**HOW TO COMPLETE THIS TASK:**
In the data that follows, how many lines include the string "resources"? Answer with the number alone.

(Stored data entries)
- - -

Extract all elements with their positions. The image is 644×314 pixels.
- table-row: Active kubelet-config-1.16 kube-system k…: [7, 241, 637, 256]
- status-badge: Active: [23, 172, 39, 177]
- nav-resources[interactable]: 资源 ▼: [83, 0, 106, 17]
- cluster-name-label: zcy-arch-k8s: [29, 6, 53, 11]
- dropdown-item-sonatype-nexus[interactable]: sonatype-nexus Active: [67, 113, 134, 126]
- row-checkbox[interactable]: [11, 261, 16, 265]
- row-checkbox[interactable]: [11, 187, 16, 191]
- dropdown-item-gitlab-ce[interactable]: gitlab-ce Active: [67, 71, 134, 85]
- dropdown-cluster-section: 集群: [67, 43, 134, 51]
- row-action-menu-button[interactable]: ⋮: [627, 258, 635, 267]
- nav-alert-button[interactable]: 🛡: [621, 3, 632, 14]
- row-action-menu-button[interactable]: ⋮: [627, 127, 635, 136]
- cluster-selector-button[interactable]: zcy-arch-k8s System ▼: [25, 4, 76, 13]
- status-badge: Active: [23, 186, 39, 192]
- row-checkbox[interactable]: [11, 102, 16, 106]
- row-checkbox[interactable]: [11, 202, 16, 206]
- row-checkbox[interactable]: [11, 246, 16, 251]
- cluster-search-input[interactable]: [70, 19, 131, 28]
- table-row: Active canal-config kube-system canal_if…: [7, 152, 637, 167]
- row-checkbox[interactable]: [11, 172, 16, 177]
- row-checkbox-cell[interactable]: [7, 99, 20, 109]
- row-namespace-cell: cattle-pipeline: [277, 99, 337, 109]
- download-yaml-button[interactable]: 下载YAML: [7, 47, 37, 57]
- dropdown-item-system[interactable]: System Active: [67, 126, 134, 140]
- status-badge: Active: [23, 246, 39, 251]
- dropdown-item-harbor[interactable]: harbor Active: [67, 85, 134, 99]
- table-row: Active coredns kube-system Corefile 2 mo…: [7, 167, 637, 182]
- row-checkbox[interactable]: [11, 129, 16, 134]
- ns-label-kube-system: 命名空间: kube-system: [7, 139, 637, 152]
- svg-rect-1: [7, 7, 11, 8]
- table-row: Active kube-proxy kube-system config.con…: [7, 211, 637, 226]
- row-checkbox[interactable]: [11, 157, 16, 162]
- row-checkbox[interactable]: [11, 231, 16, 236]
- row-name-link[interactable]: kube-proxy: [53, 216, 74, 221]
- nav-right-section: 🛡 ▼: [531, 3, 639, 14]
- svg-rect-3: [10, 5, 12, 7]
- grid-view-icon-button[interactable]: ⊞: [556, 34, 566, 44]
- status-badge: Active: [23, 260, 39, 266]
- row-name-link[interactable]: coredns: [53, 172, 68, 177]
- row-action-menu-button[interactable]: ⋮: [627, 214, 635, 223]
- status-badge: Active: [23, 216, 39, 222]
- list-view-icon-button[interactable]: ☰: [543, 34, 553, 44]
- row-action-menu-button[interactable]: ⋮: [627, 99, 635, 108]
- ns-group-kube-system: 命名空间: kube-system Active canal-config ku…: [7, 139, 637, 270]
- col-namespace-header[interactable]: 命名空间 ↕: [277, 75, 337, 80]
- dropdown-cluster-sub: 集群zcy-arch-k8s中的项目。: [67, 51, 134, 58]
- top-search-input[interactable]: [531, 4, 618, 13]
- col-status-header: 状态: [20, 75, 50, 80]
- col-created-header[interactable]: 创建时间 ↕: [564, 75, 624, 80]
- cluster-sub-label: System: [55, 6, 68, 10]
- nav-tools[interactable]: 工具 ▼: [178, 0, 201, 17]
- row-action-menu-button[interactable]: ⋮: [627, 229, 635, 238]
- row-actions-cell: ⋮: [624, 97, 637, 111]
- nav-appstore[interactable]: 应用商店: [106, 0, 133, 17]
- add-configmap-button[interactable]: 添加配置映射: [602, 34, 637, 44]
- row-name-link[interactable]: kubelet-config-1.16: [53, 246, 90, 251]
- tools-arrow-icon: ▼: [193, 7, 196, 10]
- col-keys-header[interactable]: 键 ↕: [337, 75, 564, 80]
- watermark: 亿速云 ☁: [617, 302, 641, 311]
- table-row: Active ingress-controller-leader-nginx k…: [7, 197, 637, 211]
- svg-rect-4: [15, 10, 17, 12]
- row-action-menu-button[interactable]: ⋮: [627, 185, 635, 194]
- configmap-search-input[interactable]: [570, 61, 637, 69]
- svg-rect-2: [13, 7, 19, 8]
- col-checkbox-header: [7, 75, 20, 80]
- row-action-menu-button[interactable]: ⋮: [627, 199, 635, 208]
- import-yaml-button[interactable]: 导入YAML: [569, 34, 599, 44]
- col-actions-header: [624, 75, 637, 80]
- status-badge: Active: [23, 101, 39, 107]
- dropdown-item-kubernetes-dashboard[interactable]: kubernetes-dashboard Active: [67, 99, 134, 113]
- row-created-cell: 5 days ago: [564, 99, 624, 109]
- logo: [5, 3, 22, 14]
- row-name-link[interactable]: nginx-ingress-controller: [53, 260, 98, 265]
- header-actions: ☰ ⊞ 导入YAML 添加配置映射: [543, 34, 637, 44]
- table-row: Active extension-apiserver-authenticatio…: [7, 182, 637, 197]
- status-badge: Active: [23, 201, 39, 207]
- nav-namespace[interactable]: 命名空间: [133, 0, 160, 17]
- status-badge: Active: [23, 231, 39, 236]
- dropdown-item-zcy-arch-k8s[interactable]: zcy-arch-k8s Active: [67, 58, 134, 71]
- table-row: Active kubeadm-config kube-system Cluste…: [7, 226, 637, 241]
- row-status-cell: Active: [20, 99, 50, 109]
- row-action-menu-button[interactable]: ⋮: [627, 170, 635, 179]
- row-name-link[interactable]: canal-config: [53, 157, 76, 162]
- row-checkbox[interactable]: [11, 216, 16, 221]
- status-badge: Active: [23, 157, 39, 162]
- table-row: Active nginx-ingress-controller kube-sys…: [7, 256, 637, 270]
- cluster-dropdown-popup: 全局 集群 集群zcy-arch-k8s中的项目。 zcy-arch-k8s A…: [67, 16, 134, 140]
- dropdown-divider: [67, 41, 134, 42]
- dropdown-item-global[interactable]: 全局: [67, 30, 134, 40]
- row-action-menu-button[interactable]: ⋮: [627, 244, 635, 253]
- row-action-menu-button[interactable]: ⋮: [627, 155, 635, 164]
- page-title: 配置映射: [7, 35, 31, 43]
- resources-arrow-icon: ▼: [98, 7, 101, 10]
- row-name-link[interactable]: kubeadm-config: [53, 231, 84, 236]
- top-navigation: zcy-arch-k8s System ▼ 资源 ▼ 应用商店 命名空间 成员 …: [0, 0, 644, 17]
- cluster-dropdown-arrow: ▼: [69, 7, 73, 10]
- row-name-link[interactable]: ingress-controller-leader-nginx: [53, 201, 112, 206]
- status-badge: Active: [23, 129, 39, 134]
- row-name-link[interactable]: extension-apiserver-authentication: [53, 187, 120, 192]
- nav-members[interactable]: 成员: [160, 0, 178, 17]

- - -

**ANSWER SECTION:**
2